Essay # 15. Antioxidants:

(i) Carotenoids:

Beta-carotene-a naturally occurring antioxidant found in fruits and vegetables. They are natural lipid soluble antioxidants. It is report­ed that high intake of carotene reduce the risk of incidence of cataract (Cumming et al., 2000).

(ii) Lycopene:

It is present in many fruits and veg­etables. It is a red, fat-soluble pigment found in certain plants and microorganisms, where it serves as an accessory light-gathering pigment and pro­tects these organisms against the toxic effects of oxygen and light. Tomato products, including ketchup, tomato juice, and pizza sauce, are the richest sources of lycopene.

In addition to toma­toes (Lycopersicon esculentum) and tomato-based products, lycopene is also found in watermelon, papaya, pink grapefruit, and pink guava. Experi­mental studies have been reported the incorpora­tion of lycopene on diet retard the onset and pro­gression of cataract (Pollack et al., 1999).

Similar­ly the role of lycopene in human cataract also has been established. Lycopene 5, 10 and 20 mM sig­nificantly increased the activities of glutathione and antioxidant enzymes whereas the lipid per­oxidation product namely malondialdehyde lev­el was reduced in human lens epithelial cells cul­ture in vitro (Mohanty et al., 2002).

In vivo exper­imental study showed that 200 mg/kg significant­ly delayed the onset and progression of 30% ga­lactose induced cataract on rats; the protective effect is too due to the antioxidant potential (Gupta et al., 2003).

(iii) Curcumin:

Curcumin (1,7-bis (4-hydroxy-3- methoxyphenyl)-1,6. heptadiene-3,5-dione), is the major active compound of turmeric, has been shown to have significant antioxidant activity, both in vitro and in vivo (Joe et al., 2004). Curcumin 0.002% and 0.01 % in the diet are effective against the development of streptozotocin induced dia­betic cataract in rats (Suryanarayana et al., 2005).

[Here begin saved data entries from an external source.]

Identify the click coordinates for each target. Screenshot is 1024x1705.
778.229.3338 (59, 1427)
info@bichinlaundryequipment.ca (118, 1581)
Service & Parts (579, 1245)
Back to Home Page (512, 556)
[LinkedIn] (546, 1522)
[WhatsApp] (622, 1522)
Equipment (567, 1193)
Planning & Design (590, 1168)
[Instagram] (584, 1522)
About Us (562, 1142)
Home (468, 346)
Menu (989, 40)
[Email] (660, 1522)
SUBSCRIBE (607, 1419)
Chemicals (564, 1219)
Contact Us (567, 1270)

It is also effective against 30% galactose induced cataract in rats (Suryanarayana et al., 2003). Re­cent study demonstrated that topical application of aqueous extract of Curcuma longa showed po­tent anti-inflammatory activity against endotoxin induced uveitis in rabbits eye (Gupta et al., 2008).

(iv) Lutein:

It is one of over 600 known naturally occurring carotenoids. Found in green leafy veg­etables such as spinach and kale. Lutein is present in the plant as fatty-acid ester, with one or two fatty acids bound to the two hydroxyl-groups. It is a natural antioxidant; experimental studies report­ed that combination of lutein and insulin retard the progression of cataract (Arnal et al., ‘2009).

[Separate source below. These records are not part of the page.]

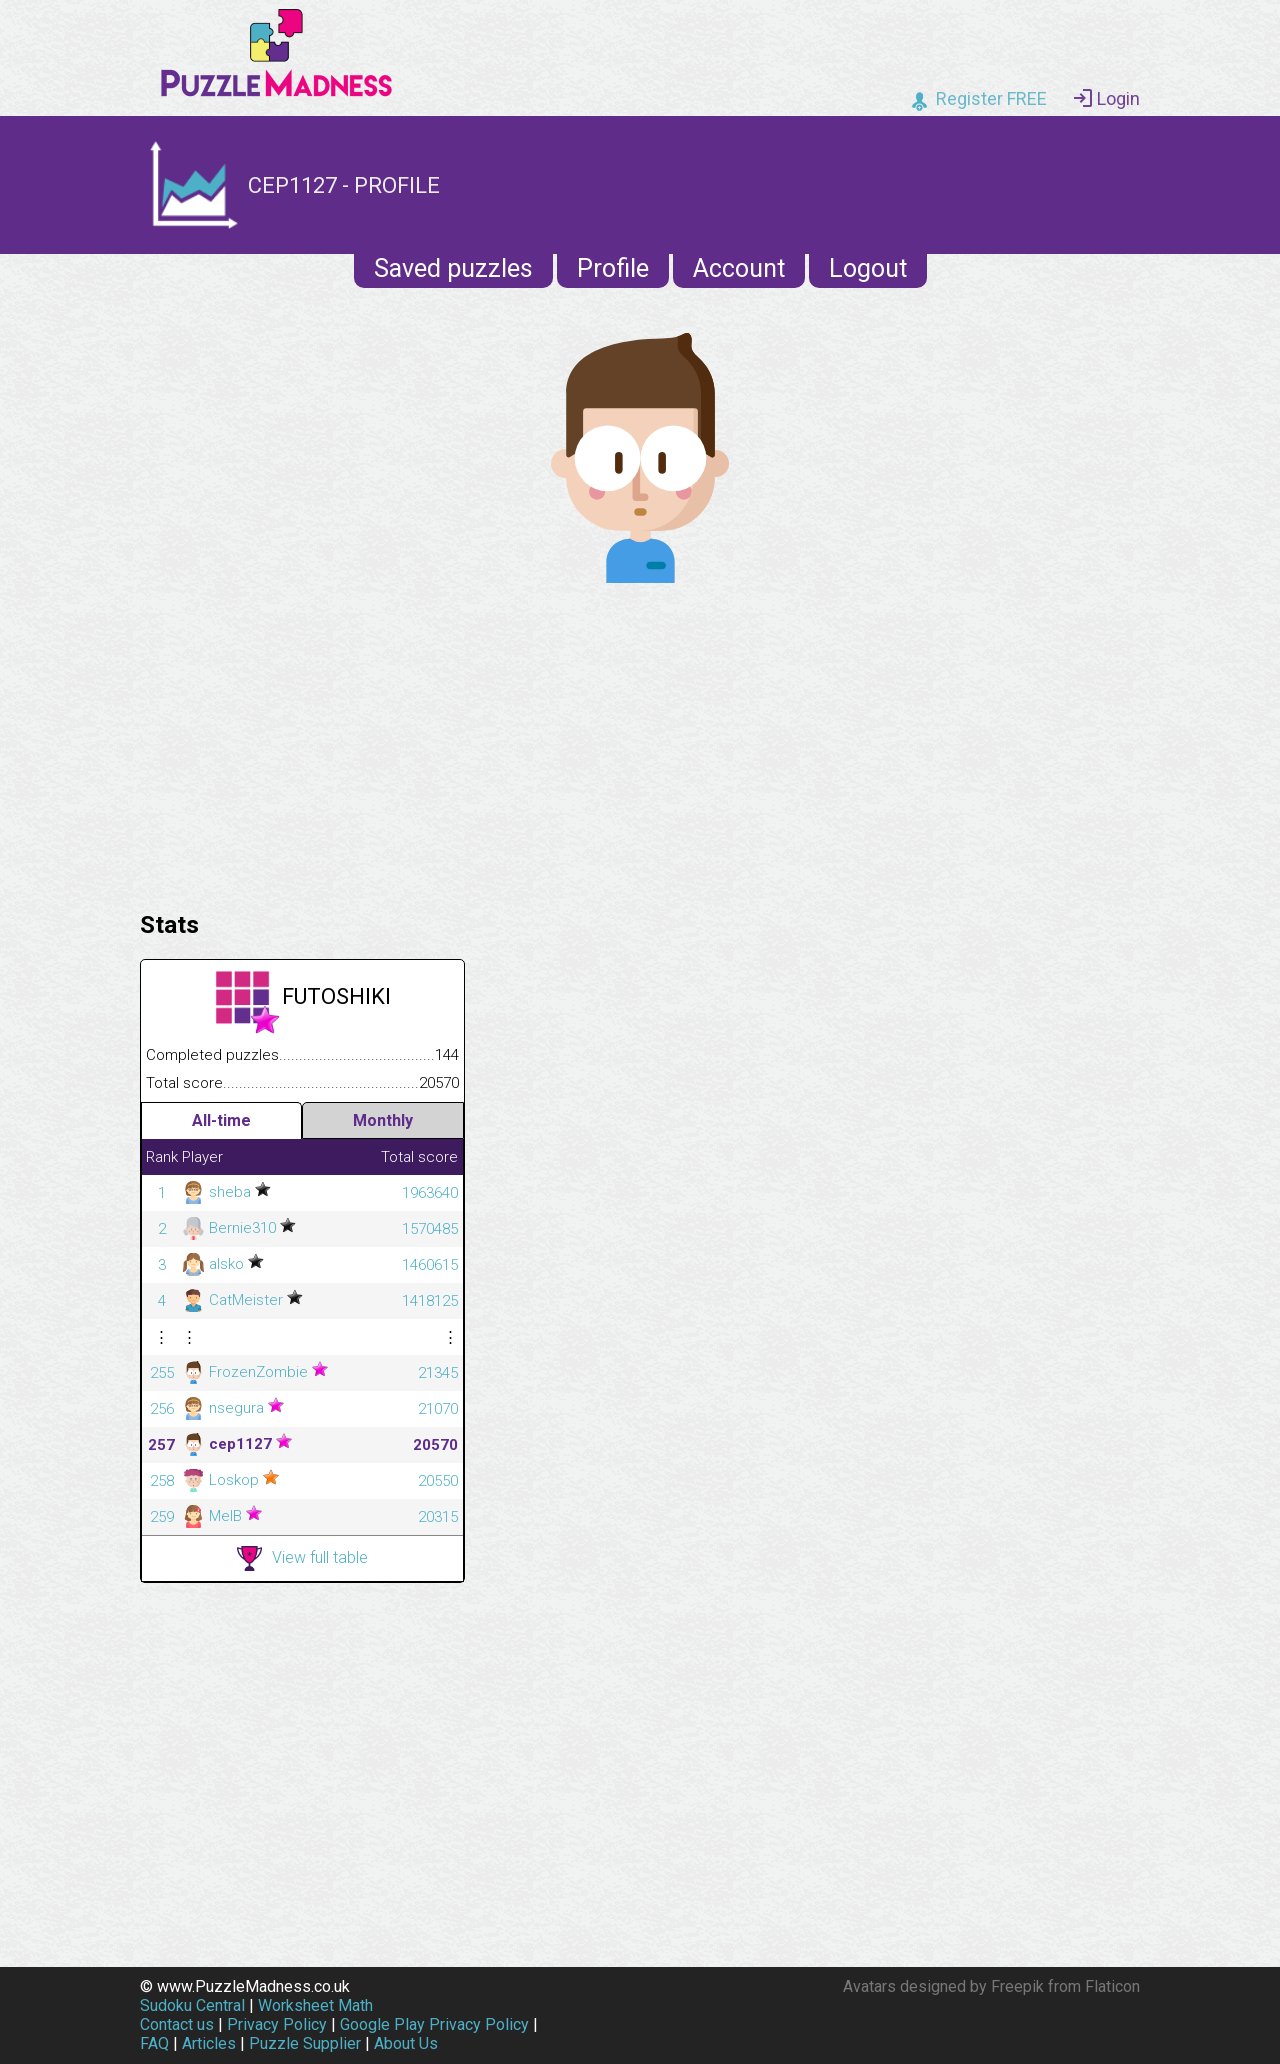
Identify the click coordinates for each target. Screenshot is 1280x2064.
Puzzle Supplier (305, 2043)
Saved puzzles (453, 268)
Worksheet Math (315, 2005)
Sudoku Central (192, 2005)
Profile (613, 268)
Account (739, 268)
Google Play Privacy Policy (434, 2024)
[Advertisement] (640, 742)
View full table (302, 1558)
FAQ (154, 2043)
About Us (406, 2043)
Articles (209, 2043)
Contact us (177, 2024)
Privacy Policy (277, 2024)
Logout (868, 268)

Lutein was found to be concentrated in the macu­la, a small area of the retina responsible for cen­tral vision. The hypothesis for the natural concen­tration is that lutein helps protect from oxidative stress and high-energy light. Various research stud­ies have shown that a direct relationship exists between lutein intake and pigmentation in the eye.

(v) Vitamin E:

As a fat-soluble antioxidant, the beneficial role in the prevention and delay of cat­aract in experimental and epidemiological stud­ies has well documented (Ross et al., 1990). Re­cently 10 years of observational study concluded that intake of Vitamin E along with other antioxi­dants in middle age women significantly reduced the development of cataract (Christen, 2008).